Cemetery History


Albany Hebrew Cemetery (aka Waverly Jewish Cemetery) is listed in the National Register of Historic Places in the area of Ethnic Heritage for its role in recording the history of an ethnic immigrant population in the Albany area around the turn of the twentieth century. The earliest marked grave in Albany Hebrew Cemetery dates from 1877. In 1878, the Senders family deeded surrounding land to the newly organized First Hebrew Congregation of Albany. By 1924, the congregation being “few in number” could no longer care for the property, and deeded the cemetery to the Masons. In exchange for the deed and funds for maintenance, St. John’s Lodge No. 17 AF & AM agreed to maintain the cemetery in perpetuity as a Jewish burial ground. In 1980, the Masons conferred exclusive responsibility for the Jewish section to the Willamette Valley Jewish Community Burial Society, which oversees Jewish burials in this cemetery and maintenance of the grounds.

Albany Hebrew Cemetery is unique for its distinctive symbolism and its association with Western American Jewish history. The Jewish community of Albany, Oregon played an important role in the early commercial, social, and political development of Albany and vicinity. Albany Hebrew Cemetery, as the most visible and emotive reminder of this contribution, and reflects important aspects of both community and regional history. These include the diversity of immigrants, the creation of a market system of related storekeepers and peddlers in the western United States, and the preparation of the next generation for a more integrated and sophisticated economy. The cemetery also embodies the burial customs of an ethnic and cultural group whose impact on the community was significant and not well documented in other resources.

From Albany-Democrat Herald, 7-29-1980 – “…But Albany historian Lee Rohrbough is unhappy about the cemetery being disturbed. His father first took him to the cemetery when he was a boy. The senior Rohrbough’s job included making caskets for the Fortmiller Funeral Home and Furniture Store. Rohrbough remembers a circular wagon-way leading to the cemetery. The congregation had built a small house in the circle. “We went inside the house. There were some benches, and open rafters above, and suspended from the ceiling was a body-shaped casket,” said Rohrboough. Being a curious boy, he climbed up for a closer look. “The casket had no lid and no body inside,” he said.”

(Read more in the  Oregon Historic Site Record)


Glass Negative. Entrance to Albany Hebrew Cemetery (Early 20th Century)

glass negative of cemetery      glass negative of cemetery

Daniel Froehlich, the Albany Hebrew Cemetery historian, was promised the glass negative for this picture from a descendant of the photographer, whose last will and testament included
a clause that his heirs sell the negative to Daniel, and he even included a fair estimate for the price.
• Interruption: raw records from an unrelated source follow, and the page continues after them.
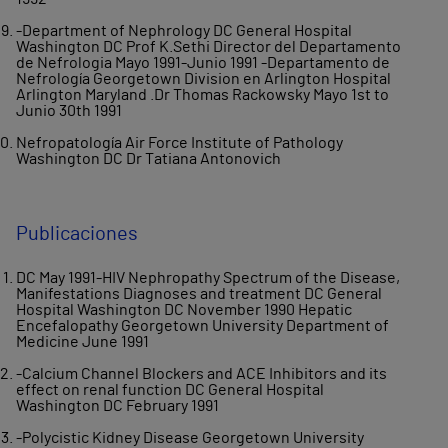
-Department of Nephrology DC General Hospital
Washington DC Prof K.Sethi Director del Departamento
de Nefrologia Mayo 1991-Junio 1991 -Departamento de
Nefrología Georgetown Division en Arlington Hospital
Arlington Maryland .Dr Thomas Rackowsky Mayo 1st to
Junio 30th 1991
Nefropatología Air Force Institute of Pathology
Washington DC Dr Tatiana Antonovich
Publicaciones
DC May 1991-HIV Nephropathy Spectrum of the Disease,
Manifestations Diagnoses and treatment DC General
Hospital Washington DC November 1990 Hepatic
Encefalopathy Georgetown University Department of
Medicine June 1991
-Calcium Channel Blockers and ACE Inhibitors and its
effect on renal function DC General Hospital
Washington DC February 1991
-Polycistic Kidney Disease Georgetown University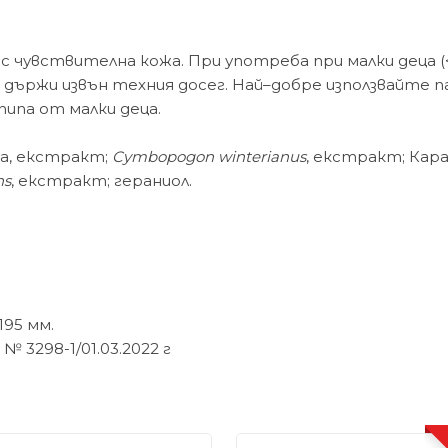
с чувствителна кожа. При употреба при малки деца (<3 
ържи извън техния досег. Най–добре използвайте пар
пипа от малки деца.
da, екстракт;
Cymbopogon winterianus
, екстракт; Кар
ns
, екстракт; гераниол.
195 мм.
 3298-1/01.03.2022 г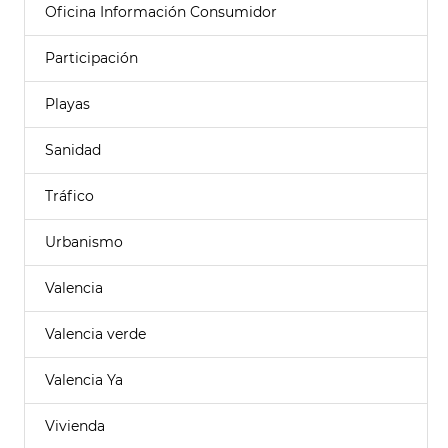
Oficina Información Consumidor
Participación
Playas
Sanidad
Tráfico
Urbanismo
Valencia
Valencia verde
Valencia Ya
Vivienda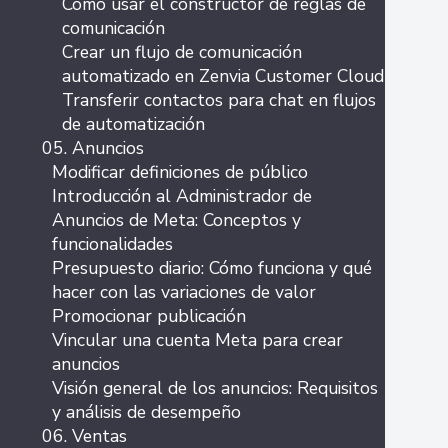
Cómo usar el constructor de reglas de
comunicación
Crear un flujo de comunicación
automatizado en Zenvia Customer Cloud
Transferir contactos para chat en flujos
de automatización
05. Anuncios
Modificar definiciones de público
Introducción al Administrador de
Anuncios de Meta: Conceptos y
funcionalidades
Presupuesto diario: Cómo funciona y qué
hacer con las variaciones de valor
Promocionar publicación
Vincular una cuenta Meta para crear
anuncios
Visión general de los anuncios: Requisitos
y análisis de desempeño
06. Ventas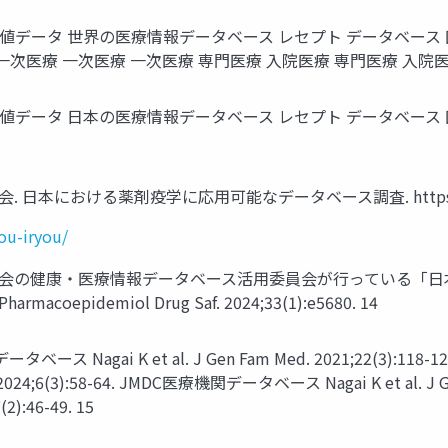
データ 世界の医療情報データベース レセプト データベース 
一次医療 一次医療 一次医療 専門医療 入院医療 専門医療 入院
データ 日本の医療情報データベース レセプト データベース 
おける薬剤疫学に応用可能なデータベース調査. https://www.jspe
ou-iryou/
学会の健康・医療情報データベース活用委員会が行っている「日
acoepidemiol Drug Saf. 2024;33(1):e5680. 14
Nagai K et al. J Gen Fam Med. 2021;22(3):
iol. 2024;6(3):58-64. JMDC医療機関データベース Nagai K et al. 
(2):46-49. 15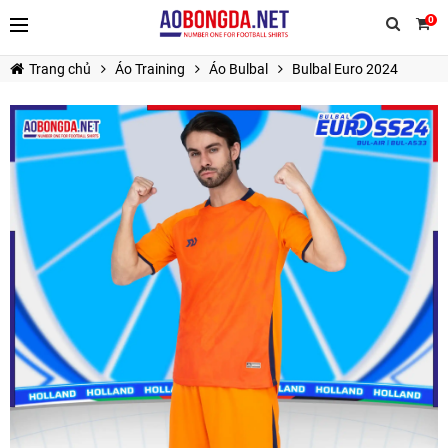
0
Trang chủ
Áo Training
Áo Bulbal
Bulbal Euro 2024
TIẾP TỤC MUA HÀNG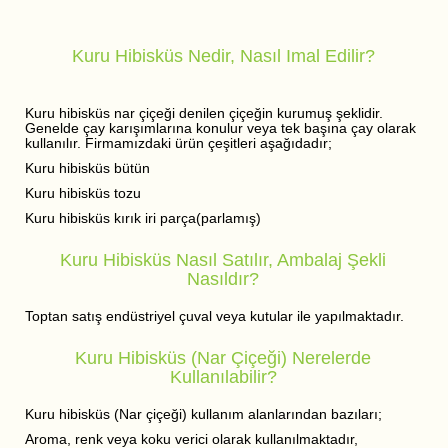
Kuru Hibisküs Nedir, Nasıl Imal Edilir?
Kuru hibisküs nar çiçeği denilen çiçeğin kurumuş şeklidir.
Genelde çay karışımlarına konulur veya tek başına çay olarak
kullanılır. Firmamızdaki ürün çeşitleri aşağıdadır;
Kuru hibisküs bütün
Kuru hibisküs tozu
Kuru hibisküs kırık iri parça(parlamış)
Kuru Hibisküs Nasıl Satılır, Ambalaj Şekli
Nasıldır?
Toptan satış endüstriyel çuval veya kutular ile yapılmaktadır.
Kuru Hibisküs (Nar Çiçeği) Nerelerde
Kullanılabilir?
Kuru hibisküs (Nar çiçeği) kullanım alanlarından bazıları;
Aroma, renk veya koku verici olarak kullanılmaktadır,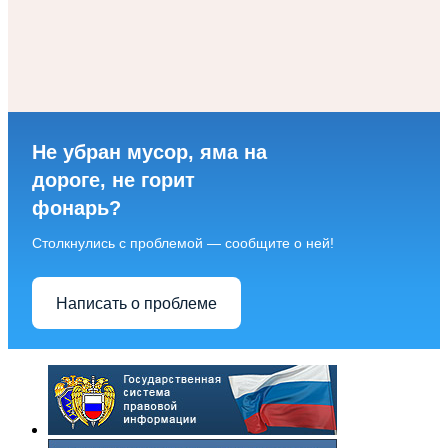
Не убран мусор, яма на
дороге, не горит
фонарь?
Столкнулись с проблемой — сообщите о ней!
Написать о проблеме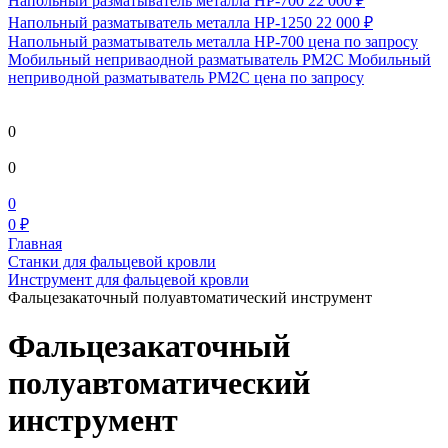
Напольный разматыватель металла HP-700
22 000 ₽
Напольный разматыватель металла HP-1250
22 000 ₽
Напольный разматыватель металла HP-700
цена по запросу
Мобильный непривaодной разматыватель РМ2С Мобильный
неприводной разматыватель РМ2С
цена по запросу
0
0
0
0 ₽
Главная
Станки для фальцевой кровли
Инструмент для фальцевой кровли
Фальцезакаточный полуавтоматический инструмент
Фальцезакаточный
полуавтоматический
инструмент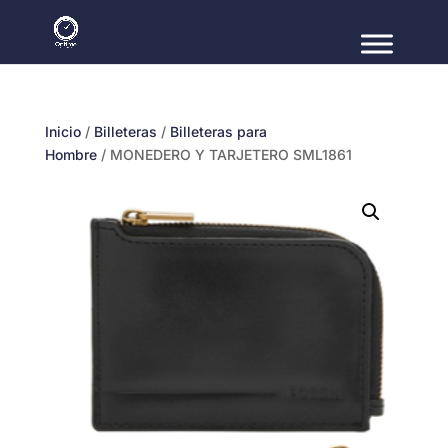
Inicio
/
Billeteras
/
Billeteras para
Hombre
/ MONEDERO Y TARJETERO SML1861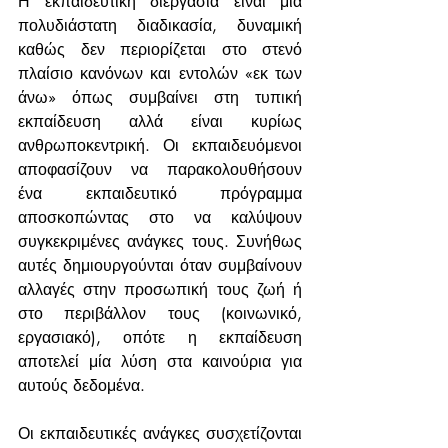
Η εκπαιδευτική διεργασία είναι μία 
πολυδιάστατη διαδικασία, δυναμική 
καθώς δεν περιορίζεται στο στενό 
πλαίσιο κανόνων και εντολών «εκ των 
άνω» όπως συμβαίνει στη τυπική 
εκπαίδευση αλλά είναι κυρίως 
ανθρωποκεντρική. Οι εκπαιδευόμενοι 
αποφασίζουν να παρακολουθήσουν 
ένα εκπαιδευτικό πρόγραμμα 
αποσκοπώντας στο να καλύψουν 
συγκεκριμένες ανάγκες τους. Συνήθως 
αυτές δημιουργούνται όταν συμβαίνουν 
αλλαγές στην προσωπική τους ζωή ή 
στο περιβάλλον τους (κοινωνικό, 
εργασιακό), οπότε η εκπαίδευση 
αποτελεί μία λύση στα καινούρια για 
αυτούς δεδομένα.
Οι εκπαιδευτικές ανάγκες συσχετίζονται 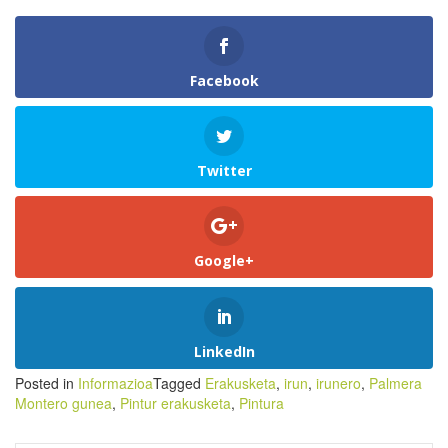
Facebook
Twitter
Google+
LinkedIn
Posted in
Informazioa
Tagged
Erakusketa
,
irun
,
irunero
,
Palmera
Montero gunea
,
Pintur erakusketa
,
Pintura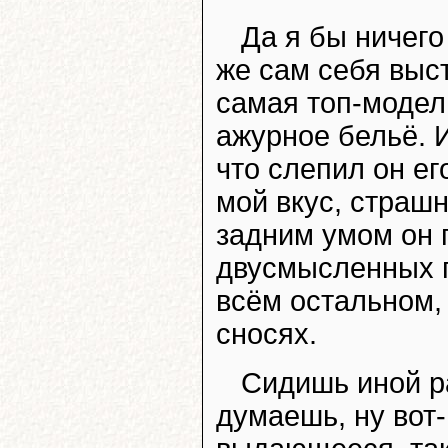
Да я бы ничего
же сам себя выст
самая топ-моде
ажурное бельё. И
что слепил он ег
мой вкус, страшн
задним умом он 
двусмысленных п
всём остальном,
сносях.
Сидишь иной ра
думаешь, ну вот-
Consequently, Daniel was able to obtain the negative for a reasonable price. Currently, the negative resides at the Oregon Jewish Museum in Portland.

Daniel Froehlich was able to have a friend make a photo from the negative, which is the photo shown here. He estimates the time of the photo at around 1910. His notes concerning the photo follow:

“Documentation confirms that there was a small building as shown in the photo.
The tall obelisk marker is that of Lizette Zuckermann, died 14 Oct., 1878.
The marker with the crown appearing top should be that of Sarah Kline Rosenthal, close behind the left gate in the image is a stone showing “died 11 Jan., 1884.” Her marker is quite distinct. The marker of Emanuel (Menachum Hebrew name) is next to his wife, the above mentioned Sarah. Emanuel died 2 July, 1885.”

“Tentatively date then, about 1890. A Kline marker, if I am correct, places the date a bit later, as he died 8 Oct., 1900. An online “history of glass negatives” says “dry glass negatives were common between the 1880s and the late 1920’s”, so a date of about 1900 could certainly be feasible.”